Bone Marrow Adipocyte: An Intimate Partner With Tumor Cells in Bone Metastasis

Abstract

The high incidences of bone metastasis in patients with breast cancer, prostate cancer and lung cancer still remains a puzzling issue. The "seeds and soil" hypothesis suggested that bone marrow (soil) may provide a favorable "niche" for tumor cells (seed). When seeking for effective ways to prevent and treat tumor bone metastasis, most researchers focus on tumor cells (seed) but not the bone marrow microenvironment (soil). In reality, only a fraction of circulating tumor cells (CTCs) could survive and colonize in bone. Thus, the bone marrow microenvironment could ultimately determine the fate of tumor cells that have migrated to bone. Bone marrow adipocytes (BMAs) are abundant in the bone marrow microenvironment. Mounting evidence suggests that BMAs may play a dominant role in bone metastasis. BMAs could directly provide energy for tumor cells, enhance the tumor cell proliferation, and resistance to chemotherapy and radiotherapy. BMAs are also known for releasing some inflammatory factors and adipocytokines to promote or inhibit bone metastasis. In this review, we made a comprehensive summary for the interaction between BMAs and bone metastasis. More importantly, we discussed the potentially promising methods for the prevention and treatment of bone metastasis.
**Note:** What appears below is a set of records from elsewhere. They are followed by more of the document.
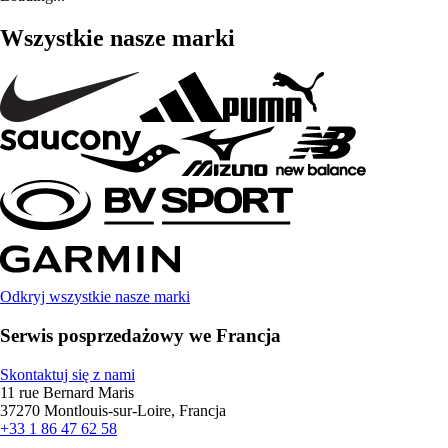
Wszystkie nasze marki
Odkryj wszystkie nasze marki
Serwis posprzedażowy we Francja
Skontaktuj się z nami
11 rue Bernard Maris
37270 Montlouis-sur-Loire, Francja
+33 1 86 47 62 58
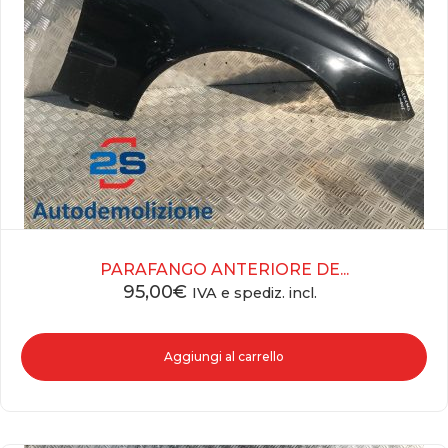
PARAFANGO ANTERIORE DE...
95,00
€
IVA e spediz. incl.
Aggiungi al carrello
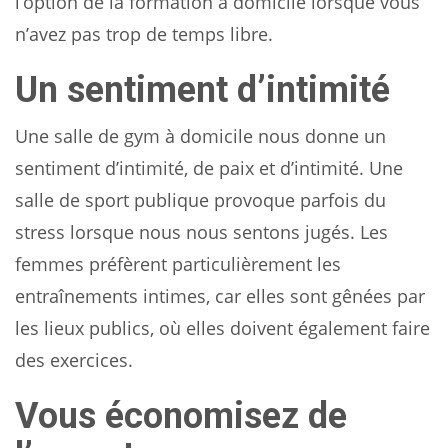
l’option de la formation à domicile lorsque vous
n’avez pas trop de temps libre.
Un sentiment d’intimité
Une salle de gym à domicile nous donne un
sentiment d’intimité, de paix et d’intimité. Une
salle de sport publique provoque parfois du
stress lorsque nous nous sentons jugés. Les
femmes préfèrent particulièrement les
entraînements intimes, car elles sont gênées par
les lieux publics, où elles doivent également faire
des exercices.
Vous économisez de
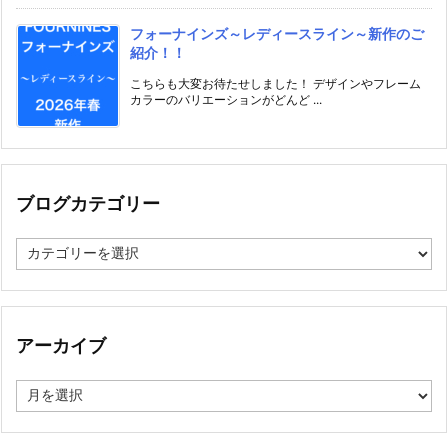
フォーナインズ～レディースライン～新作のご
紹介！！
こちらも大変お待たせしました！ デザインやフレーム
カラーのバリエーションがどんど ...
ブログカテゴリー
ブ
ロ
グ
カ
テ
ゴ
アーカイブ
リ
ー
ア
ー
カ
イ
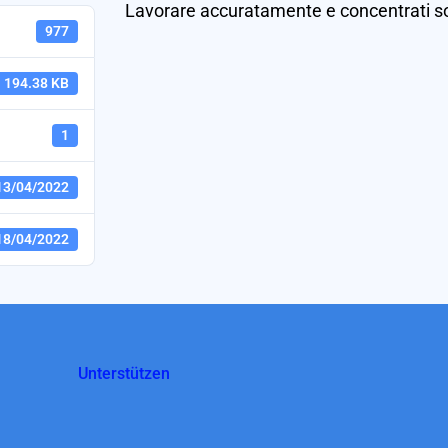
Lavorare accuratamente e concentrati s
977
194.38 KB
1
13/04/2022
18/04/2022
Unterstützen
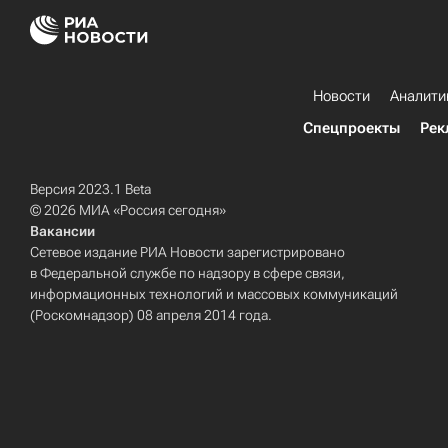
Новости
Аналити
Спецпроекты
Рек
Версия 2023.1 Beta
© 2026 МИА «Россия сегодня»
Вакансии
Сетевое издание РИА Новости зарегистрировано
в Федеральной службе по надзору в сфере связи,
информационных технологий и массовых коммуникаций
(Роскомнадзор) 08 апреля 2014 года.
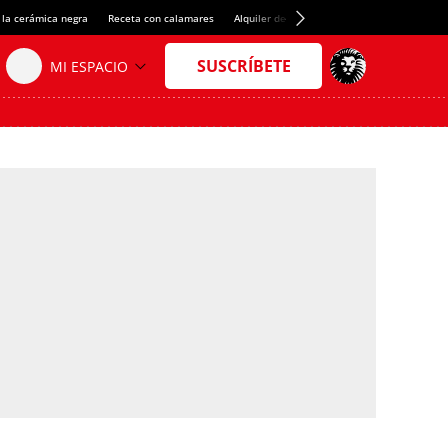
 la cerámica negra
Receta con calamares
Alquiler de habitaciones en España
Créd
Genetic disruption and pharmaceutical inhibition may be effective in inhibiting the formation and pro-tumor functions of BMAs.

Keywords: adiponectin; adipose; bone marrow adipocyte; bone metastasis; interleukin-6; leptin; tumor necrosis factor-α.

Figure 1

BMAs provide energy for tumor cells. De novo fatty acid synthesis is performed via glycolysis and glutaminolysis in tumor cells. The rate-limiting enzyme ACC is indispensable in the lipid droplet formation in tumor cells. Exogenous FFA could derived from BMAs. Tumor cells secrete some factors to promote the adipogenic differentiation of LepR⁺/Sca1⁺BMSCs in the early stage, as the tumor proliferate rapidly, large amount of tumor cells promote mature BMAs to de-differentiate into fatless fibroblast in the later stage. Lipid-breakdown factors from tumor cells enhance the lipolysis of mature adipocytes. The initial step of triglyceride hydrolysis is predominantly performed by ATGL and triglyceride is broken up to diacylglycerol. Then diacylglycerol is hydrolyzed into monoglyceride. FFA is transported by fatty acid binding protein 4 (FABP4). Tumor cells could also express FABP4 that could transfer free fatty acid when they are co-cultured with BMAs. Tumor cells transport FFA from cytosol into mitochondria for fatty acid oxidation (FAO) and produce ATP. This process is mainly performed by carnitine palmitoyltransferase-1 (CPT1A).

Figure 2

BMAs enhance tumor cell proliferation and resistance to chemotherapy and radiotherapy. Chemotherapy and radiotherapy enhance the rapid expansion of BMAs in tumor patients, followed by enhanced intracellular calcium ions in tumor cells and increasing FFA released from BMAs. On one hand, FFA is transported into tumor cells by CD36 and then FFA is transported to the nucleus by FABP4. FFA binds to the essential ligands of nuclear receptor PPARγ, followed by enhanced expression of CD36, FABP4, Pim2 and Bcl2, as well as the autophagy marker LC3-II. On the other hand, BMAs induce the autophosphorylation of SIK2, which then inhibits ACC and activates PI3K/AKT signaling. Increasing FFA from BMAs is transported into mitochondria and produces ATP in the energy deficiency condition. In this way, ROS is reduced and tumor cells survival in the bone marrow niche is enhanced.